I Am a Strange Loop - Douglas R. Hofstadter [197]
Ultimately, the “I” is a hallucination, and yet, paradoxically, it is the most precious thing we own. As Dan Dennett points out in Consciousness Explained, an “I” is a little like a bill of paper money — it feels as if it is worth a great deal, but ultimately, it is just a social convention, a kind of illusion that we all tacitly agree on without ever having been asked, and which, despite being illusory, supports our entire economy. And yet the bill is just a piece of paper with no intrinsic worth at all.
Trains Who Roll
In Chapters 15 through 18, I argued that each of us is spread out and that, despite our usual intuitions, each of us is housed at least partially in different brains that may be scattered far and wide across this planet. This viewpoint amounts to the idea that one can be in two places at once, despite our initial knee-jerk rejection of such a crazy-sounding thought. If being in two or more places at once seems to make no sense, think about reversing the roles of space and time. That is, consider that you have no trouble imagining that you will exist tomorrow and also the next day. Which one of those future people will really be you? How can two different you’s exist, both claiming your name? “Ah,” you reply, “but I will shortly be getting there, like a train pulling through different stations.” But that just begs the question. Why is it the same train, if in the meantime it has dropped some passengers off and picked others up, perhaps changed a car or two, maybe even its locomotive? It is simply called “Train 641”, and that’s why it is “the same train”. It’s a linguistic convention, and a very good one, too. It is a very natural convention in the classical world in which we exist.

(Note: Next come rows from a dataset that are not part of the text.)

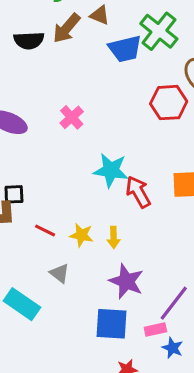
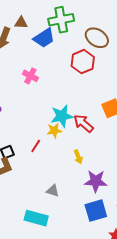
green cross: (159, 31) -> (61, 20), turned -30
pink cross: (72, 117) -> (30, 76), moved
red line: (45, 231) -> (36, 146), moved, turned -64
yellow star: (81, 235) -> (54, 131), moved

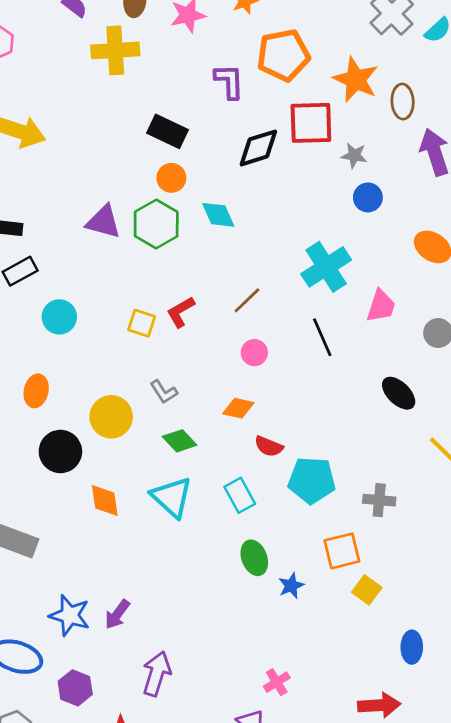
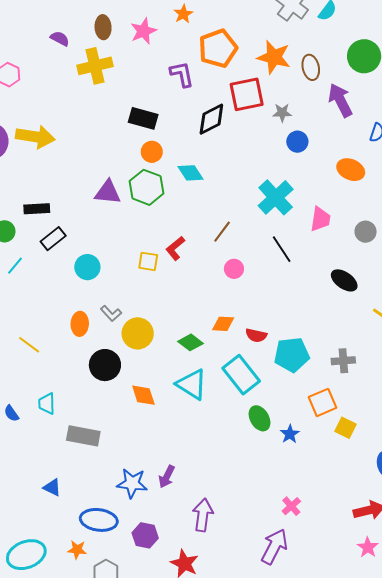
gray L-shape: (164, 392) -> (111, 313), moved
orange diamond: (238, 408) -> (223, 324), moved
cyan rectangle: (240, 495) -> (241, 375), size x1.5

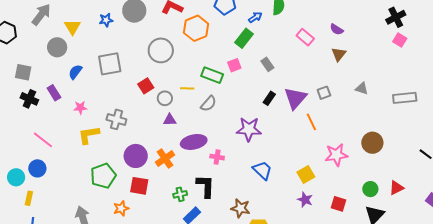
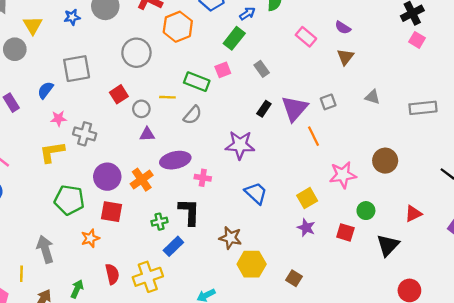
blue semicircle: (75, 72) -> (45, 90), moved
pink star: (80, 108) -> (59, 118), moved
green pentagon: (103, 176) -> (69, 200), turned 30
green circle: (370, 189) -> (366, 211), moved

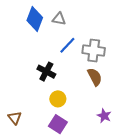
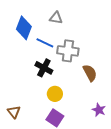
blue diamond: (35, 19) -> (24, 28), moved
blue line: (67, 45) -> (45, 43), moved, turned 72
gray cross: (94, 51) -> (68, 51), moved

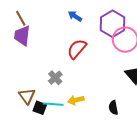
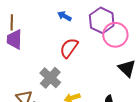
brown line: (21, 18) -> (12, 22), turned 35
gray cross: (55, 78) -> (50, 78), size x1.5

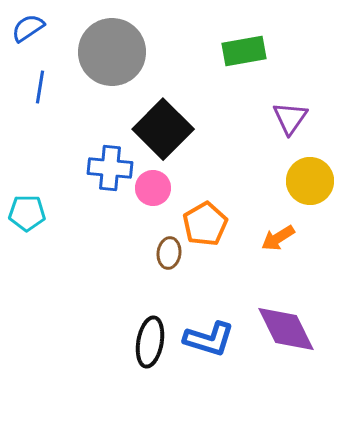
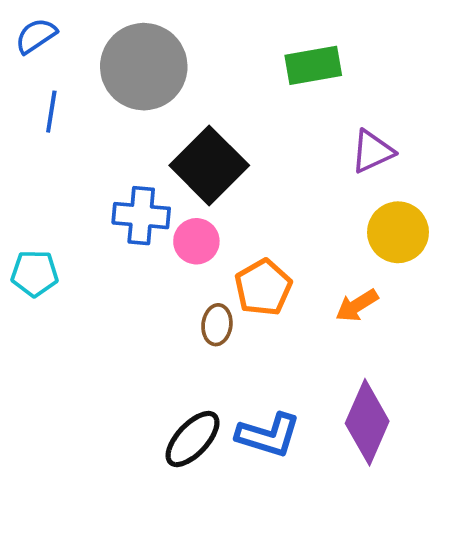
purple triangle: (290, 118) -> (372, 151), turned 30
purple diamond: (286, 329) -> (367, 422), turned 50
black ellipse: (150, 342) -> (193, 439), turned 33

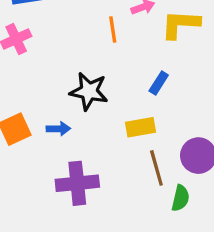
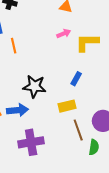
orange line: (113, 30) -> (14, 46), moved
blue arrow: (58, 129) -> (18, 110), size x1.5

If Train 641, heading east from Milano, always were to split up in Verona into two pieces, one that headed north to Bolzano and one that continued eastwards to Venice, then we would probably not call either half “Train 641” any longer, but would give them separate numbers. But we could also call them “Train 641a” and “Train 641b”, or even just leave them both as “Train 641”. It might happen, after all, that upon reaching Bolzano, the northern half always veers suddenly eastwards, and likewise that upon reaching Venice, the eastern half always veers suddenly northwards, and the two halves always rejoin and fuse together in Belluno, on their way — or rather, on its way — to Udine!
You may object that trains have no inner perspective on the matter — that “641” is just a third-person label rather than a first-person point of view. All I can say is, this is a very tempting viewpoint, but it is to be resisted. Trains who roll and trains that roll are the same thing, at least if they have sufficiently rich representational systems that allow them to wrap around and self-represent.